Documentary on tsunami wins plaudits at Cannes
Updated
A documentary of four volunteers who went to Sri Lanka to help in the aftermath of the 2004 Asian tsunami is riding a wave of its own at the Cannes Film Festival.
Presenter: Bo Hill
Speakers: Director "The Third Wave" Alison Thompson.
THOMPSON: I really thought I was going for two weeks and I just took a little tiny camera and I thought well I'll take some shots of the destruction and come back and have a little fundraiser and get some money for them and we got there and we got there and there was just so much destruction it was so big, thousands upon thousands of miles that there weren't enough people helping and in our area there was... we ended up with 3,000 people running a refugee camp and we'd go back to the guest house and we'd come to the village and they'd just be waiting for us every day with no food, no water and and still hundreds of bodies on the ground so we just ended up staying, being in charge.
When I got back home after 14, 15 months and I had hundreds of hours of footage and I was still not quite sure what the story was because it could have been cut in so many different directions and over a period of 15 months, but I chose to go with the first five months and the key element being volunteerism and that everybody's needed because going through September 11 and tsunami like they just keep saying, I met so many people and they said you need a masters degree to get into this organisation and that and I'm like, "No, it doesn't take any skills to hand out water or give someone a hug." Everyone is needed that is the clear message.
HILL: After you came back from Sri Lanka you criticised the large international aid organisations do you still share those concerns?
THOMPSON: Yeah, I try not to point fingers and in the film we try not to do that.

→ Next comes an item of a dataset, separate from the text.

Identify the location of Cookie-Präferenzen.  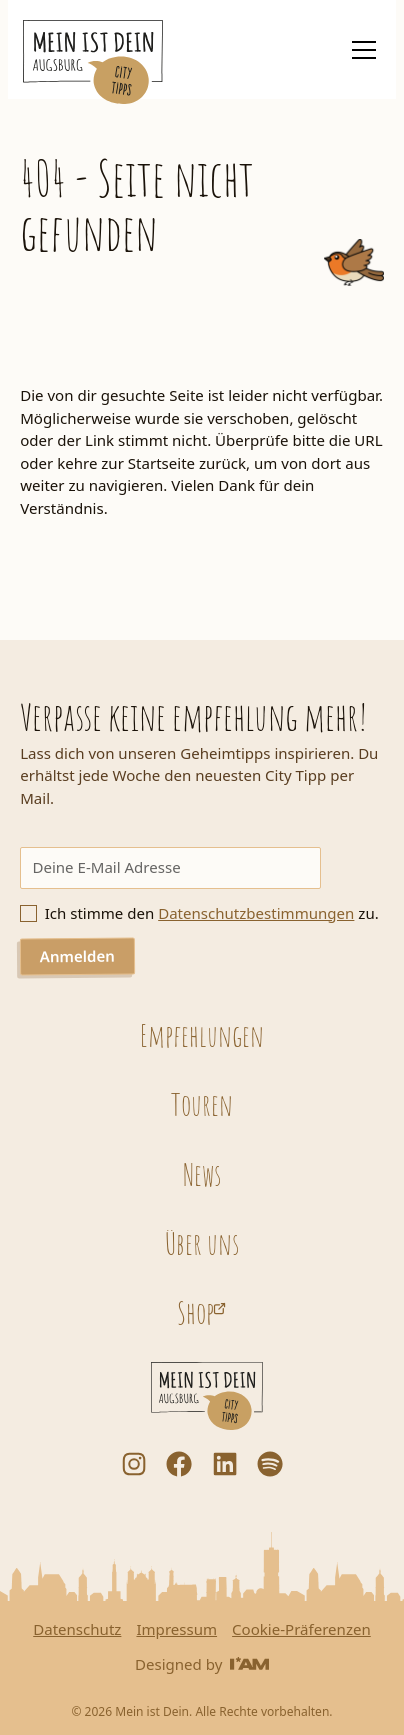 (301, 1629).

I try not to even say names but I know but I know exactly which ones are working and which aren't because the thing we notice in these disasters is it's just so much bureacracy you need to get in there, you need cash in your pockets you need to buy supplies and it needs to be able to work in a very simple way and sometimes the big organisations.
I mean they're really there to help and they're really trying but they're just stuck in bureacracy because we would go and build a toilet - they would have to go and write 20 emails back to their head offices and it would take them six months to get permission to build the toilet. Of course there's many advantages and disadvantages for the individual volunteer and the aid organisation and they're both equally needed
HILL: Our news services have been filled with the cyclone in Burma and the earthquake victims in China - it's quite poignant that your film has been singled out at Cannes.
THOMPSON: It's worrying me deep inside, I've been in Burma many times I have such a love for the people of Burma, so I was like 'Do I go there, or do I come here' and then I was like 'You know what, I need to have an international platform, I need to appeal to the journalists and say look we need to, you need to go back and tell this story, you can go back and do a story on some drunken actress at Cannes or whatever but there's responsibility for you guys to go and print it to the world adn to try and get some pressure on the junta to step aside and let the aid in.
HILL: Are there plans to go back to show the villagers of Peraliya your film?
THOMPSON: Well they don't have movie theatres in this village, I guess.
HILL: You built a toilet... surely you can build a movie theatre.
THOMPSON: Yeah we could do an outdoor screening or something like that. Definitely will. First it will start off in theatres in the US and we will go over there and have a screening, it just has to be the right timing because they're so traumatised this village, those 2,500 people and they're still very, very scared of tsunami and I just don't know what effect it would have on them.